Bu sabah, Lowe'lere gidip bir balta aldım. Tekrar güldüğünü umuyorum, ama bu aynı zamanda bir nokta da. Bir balta çok klişe ve aslında en eğlenceli olacağını düşündüğüm bir "film" şeyidir. Birisi ve her şeyde onu sallamak, gerçekten eğlenceli bir görüntü. Aslında bir sürü farklı eksenleri vardı, bu yüzden iyi bir ağırlığa sahip olan birini seçtim ama hızlı bir şekilde dönmem için yeterince hafifti.
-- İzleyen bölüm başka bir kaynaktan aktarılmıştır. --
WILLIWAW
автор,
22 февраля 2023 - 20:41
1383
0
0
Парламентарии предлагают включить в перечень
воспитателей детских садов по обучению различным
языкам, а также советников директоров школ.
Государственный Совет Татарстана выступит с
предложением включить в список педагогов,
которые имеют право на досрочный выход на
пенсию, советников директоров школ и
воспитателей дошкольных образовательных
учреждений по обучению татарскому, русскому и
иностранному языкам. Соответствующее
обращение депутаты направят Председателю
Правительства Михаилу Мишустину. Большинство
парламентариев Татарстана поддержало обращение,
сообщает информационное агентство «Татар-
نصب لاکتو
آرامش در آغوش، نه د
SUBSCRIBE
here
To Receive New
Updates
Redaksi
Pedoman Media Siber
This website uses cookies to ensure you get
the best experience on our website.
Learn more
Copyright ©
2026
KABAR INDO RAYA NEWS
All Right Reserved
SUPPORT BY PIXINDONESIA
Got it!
Adrenalin gerçekten aldığında baltayı aldıktan sonra sürücü oldu. Aklımdan geçen her şey "Vay canına, bunu gerçekten yapıyorum." Kötü bir şekilde değil, aynı şaşkınlık gibi bu da gerçek bir şey. Ayrıca Linda'yla geçirdiğim zamanın garip heyecanlarını da aldım. Hayatımın gözlerimden önce yanıp sönmesi gibiydi, sadece Linda'yla geçirdiğim sıradan bir saat oldu - konuşmalarımızın snippet'leri, gülüşünün sesi, yüz ifadeleri ve eşyaları gibi.
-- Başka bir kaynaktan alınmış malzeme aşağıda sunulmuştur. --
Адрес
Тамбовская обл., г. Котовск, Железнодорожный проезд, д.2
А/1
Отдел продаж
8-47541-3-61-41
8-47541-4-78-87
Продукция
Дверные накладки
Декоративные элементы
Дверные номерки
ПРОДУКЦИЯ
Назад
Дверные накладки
Şizofrenik sanrılar gibi çılgın seri katillerin böyle bir zamanda ne hissettiğini kendime mi düşündüm? Cinsel gelişim? Hiçbir fikrim yok, ama hissettiğim şey aynı zamanda duyularda gülünç uyanıklık ve hissizlik gibiydi, ancak bu mümkün.
Arabadan çıkmadan önce, parkın karşısında biraz daha az gülünç görünmek için baltamı sırt çantanıma sokmam gerektiğini hissettim. Tutaç yapışıyordu, ama bu gerçekten önemli değildi. O noktada kalbim o kadar sert çarpıyordu ki boğazımı zonkluyordum. Nefesimi kontrol etmeye çalıştım, ama kalbiniz bu şekilde vurduğunda hızlı nefes almamak gerçekten zor.
Linda Watson'ın kapısına vardım ve sırt çantamı indirdikten sonra kulağımı sessizce yerine koydum. Onun olmayan bir ses duydum - şirket mi? Hayır, sadece TV, kapının ardında ara sıra dokunarak ayak sesleri karıştırdı. Kulağımı gerçekten çok uzun bir süre tuttum, çünkü kimsenin bittiğinden kesinlikle emin olmak istedim. Muhtemelen 10 dakikası ve bana güven veren bir sürü şey beni ikna etti.